Supported Models#

Overview#

Cosmos-Predict1-7B models are pre-trained, generative models designed for Physical AI. They are available in two variants:

Cosmos-Predict1-7B-Text2World: A text-to-video model that generates video content from textual descriptions.
Cosmos-Predict1-7B-Video2World: A model that generates video from images or other videos, with optional text input.

Learn more about Cosmos through these resources:

Cosmos models are available for commercial use under the NVIDIA Open Model license agreement. For more details, refer to the EULA.

Note

Cosmos models leverage a sophisticated optimization stack that includes PyTorch, NVIDIA NeMo, NVIDIA TensorRT, and NVIDIA TensorRT-LLM for hardware-accelerated inference and deployment.

Throughput-optimized Configurations#

NVIDIA NIM for Cosmos requires NVIDIA GPUs with Ampere architecture or later. The following configurations are optimized using NVIDIA TensorRT (TRT) and NVIDIA TensorRT-LLM (TRT-LLM) for specific GPU models:

Cosmos-Predict1-7B-Text2World

GPU	GPU Memory (GB)	Precision	Number of GPUs
H200	141	FP8	1, 2, 4, 8
H100 SXM	80	FP8	1, 2, 4, 8
H100 NVL	94	FP8	1, 2, 4, 8
H100 PCIe	80	FP8	1, 2, 4, 8

Cosmos-Predict1-7B-Video2World

GPU	GPU Memory (GB)	Precision	Number of GPUs
H200	141	FP8	1, 2, 4, 8
H100 SXM	80	FP8	1, 2, 4, 8
H100 NVL	94	FP8	1, 2, 4, 8
H100 PCIe	80	FP8	1, 2, 4, 8

Warning

Deploying on configurations not listed above may result in suboptimal performance.

Fallback Configurations#

Other GPU models in the Ampere and Ada generations are supported via the fallback method (latency profile) only, with these requirements:

Combined VRAM across all GPUs must exceed 100GB
Minimum single-GPU VRAM must be at least 48GB

Deployment Profiles#

Profile Selection#

NIM automatically selects the optimal profile based on the number of GPUs exposed to the container (via the --gpus flag). You can override this selection using the NIM_MODEL_PROFILE environment variable.

Two profile types are available:

Latency Profiles#

Latency profiles use a parallelized diffusion component with context-parallel (CP) distribution across exposed GPUs, reducing inference time nearly linearly with GPU count.

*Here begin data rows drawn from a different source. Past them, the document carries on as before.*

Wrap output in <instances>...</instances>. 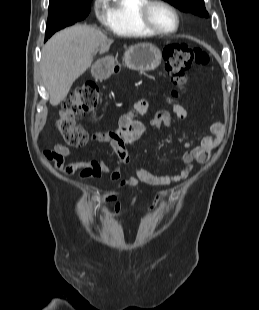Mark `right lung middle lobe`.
<instances>
[{"label":"right lung middle lobe","mask_w":259,"mask_h":310,"mask_svg":"<svg viewBox=\"0 0 259 310\" xmlns=\"http://www.w3.org/2000/svg\"><path fill=\"white\" fill-rule=\"evenodd\" d=\"M90 2L91 0L84 3L49 7L45 39L50 38L58 30L83 20L90 12Z\"/></svg>","instance_id":"dd1d6c3e"}]
</instances>
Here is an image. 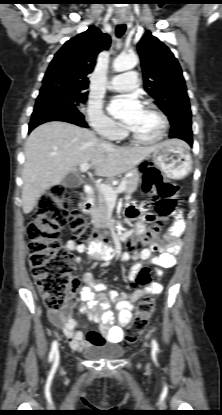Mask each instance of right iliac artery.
I'll return each instance as SVG.
<instances>
[{
	"instance_id": "right-iliac-artery-1",
	"label": "right iliac artery",
	"mask_w": 222,
	"mask_h": 415,
	"mask_svg": "<svg viewBox=\"0 0 222 415\" xmlns=\"http://www.w3.org/2000/svg\"><path fill=\"white\" fill-rule=\"evenodd\" d=\"M55 358V365L58 364V343L54 341L52 343L51 351L49 354V361H52Z\"/></svg>"
}]
</instances>
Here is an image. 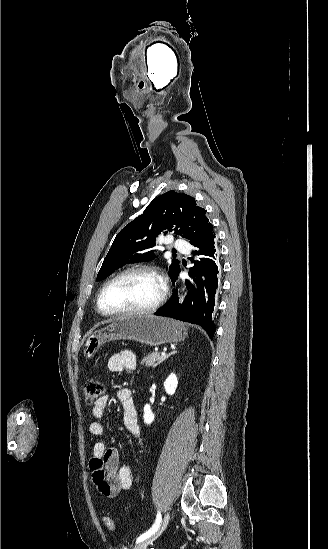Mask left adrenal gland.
<instances>
[{"instance_id": "1", "label": "left adrenal gland", "mask_w": 328, "mask_h": 549, "mask_svg": "<svg viewBox=\"0 0 328 549\" xmlns=\"http://www.w3.org/2000/svg\"><path fill=\"white\" fill-rule=\"evenodd\" d=\"M173 353H177V351H173ZM173 353H171V355H173ZM169 357H170V355H169Z\"/></svg>"}]
</instances>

Four configurations are available:

CP=8: Used when 8 GPUs are available
CP=4: Used when 4-7 GPUs are available
CP=2: Used when 2-3 GPUs are available
CP=1: Used when 1 GPU is available

Performance example: With an H100 SXM GPU, generating 121 frames takes approximately 5 minutes using CP1, but approximately 1 minute with CP8.

Tip

For optimal resource utilization, match the number of GPUs exactly to profile requirements (8, 4, 2, or 1). For example, with 7 GPUs, only 4 will be utilized (CP4 profile), leaving 3 GPUs idle.

Throughput Profiles#

Throughput profiles use quantized and TRT-accelerated diffusion components replicated across GPUs, enabling concurrent requests and increasing overall system throughput nearly linearly with GPU count.

Note

Throughput profiles are only available on H200, H100 SXM, H100 PCIe, and H100 NVL GPUs.

Tip

TRT-accelerated profiles run diffusion with lower precisions. Throughput is increased up to double that of the latency profile (with 8x H100 SXM), but they may produce visual artifacts that are not observed with the latency profile.

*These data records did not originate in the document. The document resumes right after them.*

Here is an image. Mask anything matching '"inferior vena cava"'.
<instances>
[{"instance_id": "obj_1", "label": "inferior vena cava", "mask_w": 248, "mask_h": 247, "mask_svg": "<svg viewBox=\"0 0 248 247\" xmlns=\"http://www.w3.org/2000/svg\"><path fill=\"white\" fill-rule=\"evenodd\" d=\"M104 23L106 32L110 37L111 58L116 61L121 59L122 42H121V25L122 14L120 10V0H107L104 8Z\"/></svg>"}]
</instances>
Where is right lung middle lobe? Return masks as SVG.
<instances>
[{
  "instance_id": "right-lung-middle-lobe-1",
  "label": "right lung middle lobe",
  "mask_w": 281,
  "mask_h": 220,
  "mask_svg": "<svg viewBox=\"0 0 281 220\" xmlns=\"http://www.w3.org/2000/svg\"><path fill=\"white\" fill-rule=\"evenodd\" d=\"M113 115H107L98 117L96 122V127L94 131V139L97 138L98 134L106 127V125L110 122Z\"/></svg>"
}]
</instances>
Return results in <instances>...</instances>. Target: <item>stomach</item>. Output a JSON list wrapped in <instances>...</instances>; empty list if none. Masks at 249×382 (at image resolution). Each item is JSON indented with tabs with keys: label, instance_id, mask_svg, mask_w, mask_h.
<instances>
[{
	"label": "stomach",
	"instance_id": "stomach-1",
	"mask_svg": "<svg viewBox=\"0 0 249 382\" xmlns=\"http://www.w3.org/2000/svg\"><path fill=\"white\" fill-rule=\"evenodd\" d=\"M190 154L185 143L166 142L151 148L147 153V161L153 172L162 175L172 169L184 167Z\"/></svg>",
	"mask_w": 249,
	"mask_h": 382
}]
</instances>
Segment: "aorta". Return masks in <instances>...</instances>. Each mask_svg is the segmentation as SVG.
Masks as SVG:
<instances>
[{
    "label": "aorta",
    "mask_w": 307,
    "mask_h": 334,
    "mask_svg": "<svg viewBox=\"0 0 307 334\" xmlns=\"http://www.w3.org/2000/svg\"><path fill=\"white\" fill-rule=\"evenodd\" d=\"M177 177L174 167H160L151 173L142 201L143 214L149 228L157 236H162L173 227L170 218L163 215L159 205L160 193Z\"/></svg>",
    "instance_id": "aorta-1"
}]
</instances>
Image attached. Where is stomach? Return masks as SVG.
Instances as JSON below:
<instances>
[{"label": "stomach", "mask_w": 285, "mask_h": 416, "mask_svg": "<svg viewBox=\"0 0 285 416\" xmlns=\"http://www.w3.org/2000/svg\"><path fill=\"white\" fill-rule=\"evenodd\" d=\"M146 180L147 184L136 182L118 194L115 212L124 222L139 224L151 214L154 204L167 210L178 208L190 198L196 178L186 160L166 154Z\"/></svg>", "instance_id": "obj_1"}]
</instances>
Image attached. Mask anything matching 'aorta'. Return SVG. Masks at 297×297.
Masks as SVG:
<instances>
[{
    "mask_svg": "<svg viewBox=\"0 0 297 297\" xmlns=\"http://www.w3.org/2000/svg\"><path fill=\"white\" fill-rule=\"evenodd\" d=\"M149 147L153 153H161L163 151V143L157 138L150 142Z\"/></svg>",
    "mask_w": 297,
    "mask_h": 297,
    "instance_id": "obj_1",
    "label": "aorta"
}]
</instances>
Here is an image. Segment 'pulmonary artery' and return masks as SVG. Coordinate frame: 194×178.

By default, NIM prioritizes latency profiles. To change this behavior, set NIM_MODEL_PROFILE=throughput or NIM_MODEL_PROFILE=latency, or specify a particular profile ID.

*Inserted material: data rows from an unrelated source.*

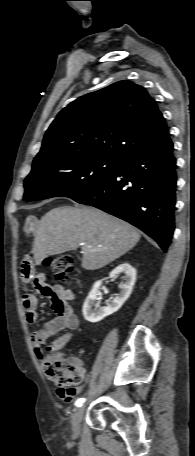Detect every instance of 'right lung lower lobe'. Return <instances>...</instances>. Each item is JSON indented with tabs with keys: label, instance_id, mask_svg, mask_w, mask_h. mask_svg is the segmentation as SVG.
Returning <instances> with one entry per match:
<instances>
[{
	"label": "right lung lower lobe",
	"instance_id": "right-lung-lower-lobe-1",
	"mask_svg": "<svg viewBox=\"0 0 195 456\" xmlns=\"http://www.w3.org/2000/svg\"><path fill=\"white\" fill-rule=\"evenodd\" d=\"M173 143L127 155L116 171L78 203L97 207L138 227L166 251L173 235L176 159Z\"/></svg>",
	"mask_w": 195,
	"mask_h": 456
}]
</instances>
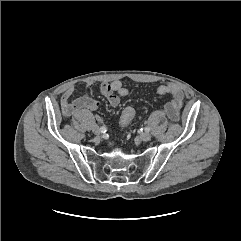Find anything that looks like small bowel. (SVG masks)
I'll return each instance as SVG.
<instances>
[{
	"label": "small bowel",
	"mask_w": 241,
	"mask_h": 241,
	"mask_svg": "<svg viewBox=\"0 0 241 241\" xmlns=\"http://www.w3.org/2000/svg\"><path fill=\"white\" fill-rule=\"evenodd\" d=\"M90 85L91 82H86L85 92ZM74 90V86H69L61 96V109L65 118H70L81 109L91 111L98 109V101L89 97L86 93L82 94L75 100H72ZM100 92L107 98L109 105L112 108H117L120 104V98L128 96L131 93L130 89L126 88L120 80L103 82L100 85ZM156 92L160 95L171 96V100L165 105V112L172 121H177L184 100L182 90L175 84H164L158 86Z\"/></svg>",
	"instance_id": "1"
}]
</instances>
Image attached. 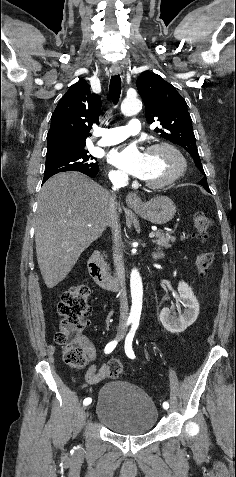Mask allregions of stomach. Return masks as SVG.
I'll return each mask as SVG.
<instances>
[{
	"mask_svg": "<svg viewBox=\"0 0 236 477\" xmlns=\"http://www.w3.org/2000/svg\"><path fill=\"white\" fill-rule=\"evenodd\" d=\"M133 209L140 216L157 225L168 223L176 213L174 202L166 196H156L141 207H133Z\"/></svg>",
	"mask_w": 236,
	"mask_h": 477,
	"instance_id": "obj_1",
	"label": "stomach"
}]
</instances>
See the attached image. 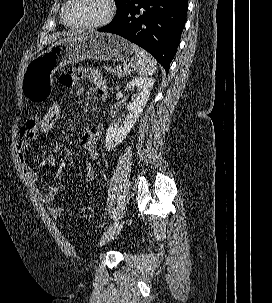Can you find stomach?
Instances as JSON below:
<instances>
[{
	"mask_svg": "<svg viewBox=\"0 0 272 303\" xmlns=\"http://www.w3.org/2000/svg\"><path fill=\"white\" fill-rule=\"evenodd\" d=\"M132 44L110 33L89 31L60 40L37 55L27 65L22 78V93L31 102H42L51 93L52 77L68 64L85 59L127 63L136 59Z\"/></svg>",
	"mask_w": 272,
	"mask_h": 303,
	"instance_id": "obj_1",
	"label": "stomach"
}]
</instances>
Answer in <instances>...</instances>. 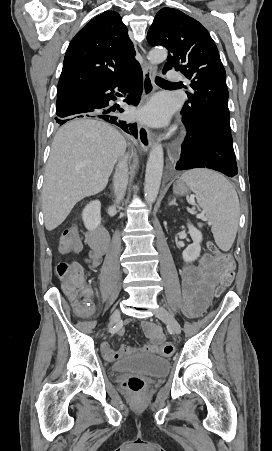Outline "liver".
I'll return each instance as SVG.
<instances>
[{"mask_svg": "<svg viewBox=\"0 0 272 451\" xmlns=\"http://www.w3.org/2000/svg\"><path fill=\"white\" fill-rule=\"evenodd\" d=\"M125 150V138L106 122L76 118L59 128L42 190L46 229L60 226L83 198L102 192Z\"/></svg>", "mask_w": 272, "mask_h": 451, "instance_id": "obj_1", "label": "liver"}]
</instances>
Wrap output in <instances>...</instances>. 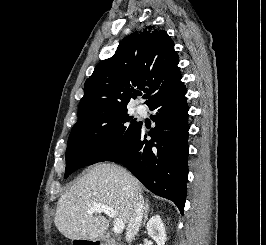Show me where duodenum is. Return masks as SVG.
<instances>
[{
	"instance_id": "duodenum-1",
	"label": "duodenum",
	"mask_w": 266,
	"mask_h": 245,
	"mask_svg": "<svg viewBox=\"0 0 266 245\" xmlns=\"http://www.w3.org/2000/svg\"><path fill=\"white\" fill-rule=\"evenodd\" d=\"M75 245H122L118 238L112 237H74Z\"/></svg>"
}]
</instances>
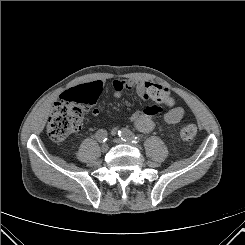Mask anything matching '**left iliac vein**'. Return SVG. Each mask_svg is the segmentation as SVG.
I'll return each mask as SVG.
<instances>
[{"instance_id":"4c4485c4","label":"left iliac vein","mask_w":245,"mask_h":245,"mask_svg":"<svg viewBox=\"0 0 245 245\" xmlns=\"http://www.w3.org/2000/svg\"><path fill=\"white\" fill-rule=\"evenodd\" d=\"M113 141L117 144L126 143V144L132 145L134 147H139V145L137 143L132 142L131 140L123 141L121 138H116Z\"/></svg>"}]
</instances>
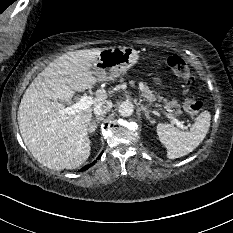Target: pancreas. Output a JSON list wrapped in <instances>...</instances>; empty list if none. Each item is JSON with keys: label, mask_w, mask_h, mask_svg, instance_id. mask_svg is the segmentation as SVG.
<instances>
[{"label": "pancreas", "mask_w": 233, "mask_h": 233, "mask_svg": "<svg viewBox=\"0 0 233 233\" xmlns=\"http://www.w3.org/2000/svg\"><path fill=\"white\" fill-rule=\"evenodd\" d=\"M139 90H140L142 96H144L147 100H149V101H155L157 99L159 101L163 100L166 108L170 109V108L174 107V108H177L175 111L176 113H181L180 105L177 103L176 100L172 99L171 101L167 102V100L162 99V97L160 95H155L153 93L154 91L150 90V88L147 86L146 83L141 82L139 85Z\"/></svg>", "instance_id": "pancreas-1"}]
</instances>
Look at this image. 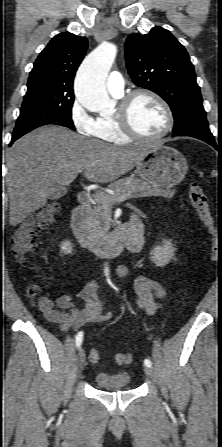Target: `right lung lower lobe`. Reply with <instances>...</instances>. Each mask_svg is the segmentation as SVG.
Masks as SVG:
<instances>
[{"label":"right lung lower lobe","mask_w":222,"mask_h":447,"mask_svg":"<svg viewBox=\"0 0 222 447\" xmlns=\"http://www.w3.org/2000/svg\"><path fill=\"white\" fill-rule=\"evenodd\" d=\"M18 138H16V137H12V140H11V143L9 144V145H12V143L15 141V140H17Z\"/></svg>","instance_id":"1"}]
</instances>
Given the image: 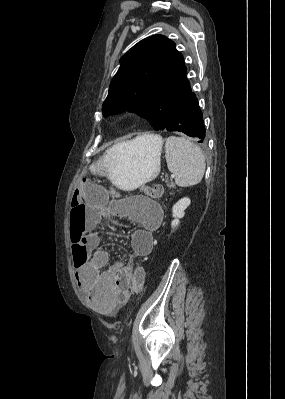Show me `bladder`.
<instances>
[{"label":"bladder","mask_w":285,"mask_h":399,"mask_svg":"<svg viewBox=\"0 0 285 399\" xmlns=\"http://www.w3.org/2000/svg\"><path fill=\"white\" fill-rule=\"evenodd\" d=\"M131 199L132 200H138V201L142 202L143 204H145L146 206H148L150 208L155 206L154 201H152L149 198L140 197V196L138 198H134V196H133Z\"/></svg>","instance_id":"obj_1"}]
</instances>
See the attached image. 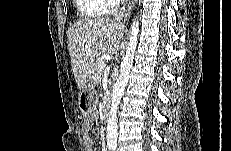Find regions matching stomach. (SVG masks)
Listing matches in <instances>:
<instances>
[{
  "label": "stomach",
  "mask_w": 231,
  "mask_h": 151,
  "mask_svg": "<svg viewBox=\"0 0 231 151\" xmlns=\"http://www.w3.org/2000/svg\"><path fill=\"white\" fill-rule=\"evenodd\" d=\"M98 94L93 85H86L79 93L78 104L83 114H91L97 105Z\"/></svg>",
  "instance_id": "obj_1"
}]
</instances>
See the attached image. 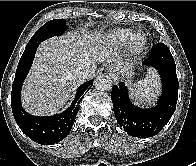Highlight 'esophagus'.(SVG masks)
I'll return each mask as SVG.
<instances>
[{
	"instance_id": "34e87169",
	"label": "esophagus",
	"mask_w": 196,
	"mask_h": 166,
	"mask_svg": "<svg viewBox=\"0 0 196 166\" xmlns=\"http://www.w3.org/2000/svg\"><path fill=\"white\" fill-rule=\"evenodd\" d=\"M107 70L110 72V75H112V77H113L115 80H117V79H118V76H117V75H115V74H113V72H112V70H111V68H110V67H109Z\"/></svg>"
}]
</instances>
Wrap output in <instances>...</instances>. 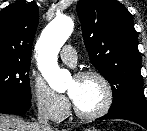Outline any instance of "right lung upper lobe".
Returning a JSON list of instances; mask_svg holds the SVG:
<instances>
[{
	"instance_id": "1",
	"label": "right lung upper lobe",
	"mask_w": 147,
	"mask_h": 131,
	"mask_svg": "<svg viewBox=\"0 0 147 131\" xmlns=\"http://www.w3.org/2000/svg\"><path fill=\"white\" fill-rule=\"evenodd\" d=\"M39 21L37 4L21 0L0 12V60L30 62Z\"/></svg>"
}]
</instances>
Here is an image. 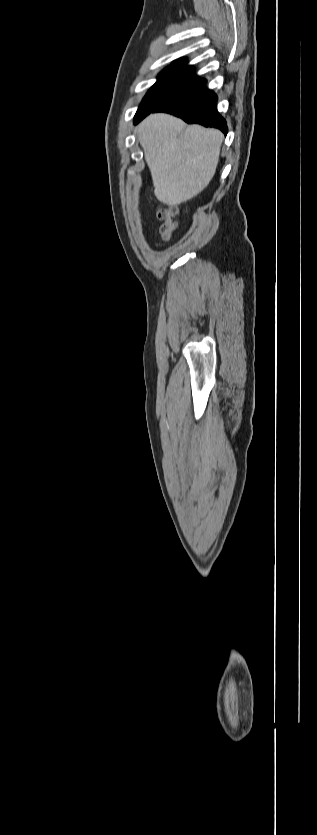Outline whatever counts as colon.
<instances>
[{"label":"colon","mask_w":317,"mask_h":835,"mask_svg":"<svg viewBox=\"0 0 317 835\" xmlns=\"http://www.w3.org/2000/svg\"><path fill=\"white\" fill-rule=\"evenodd\" d=\"M178 209L174 205H163L157 210V216L162 221L161 232L166 236L170 235L176 228V215Z\"/></svg>","instance_id":"obj_1"}]
</instances>
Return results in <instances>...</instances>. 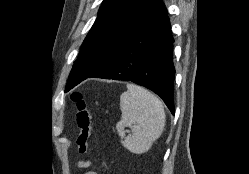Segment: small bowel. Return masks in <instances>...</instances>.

For detailed configuration options, refer to the Configuring a NIM page.

Supported Codecs#

Output video#

Output videos encoded in the b64_video output field always use the .mp4 container and VP9 codec.

Input video#

For Cosmos-Predict1-7B-Video2World, any video container supported by ffmpeg native demuxers <https://ffmpeg.org/ffmpeg-formats.html#Demuxers> is supported.

Depending on GPU type, supported codecs will be a subset of the following:

VP9
VP8
VC1
MPEG-1
MPEG-2
H.264
H.265 (HEVC)
AV1

Refer to the Video Decode GPU Support Matrix (NVDEC) for details concerning your platform.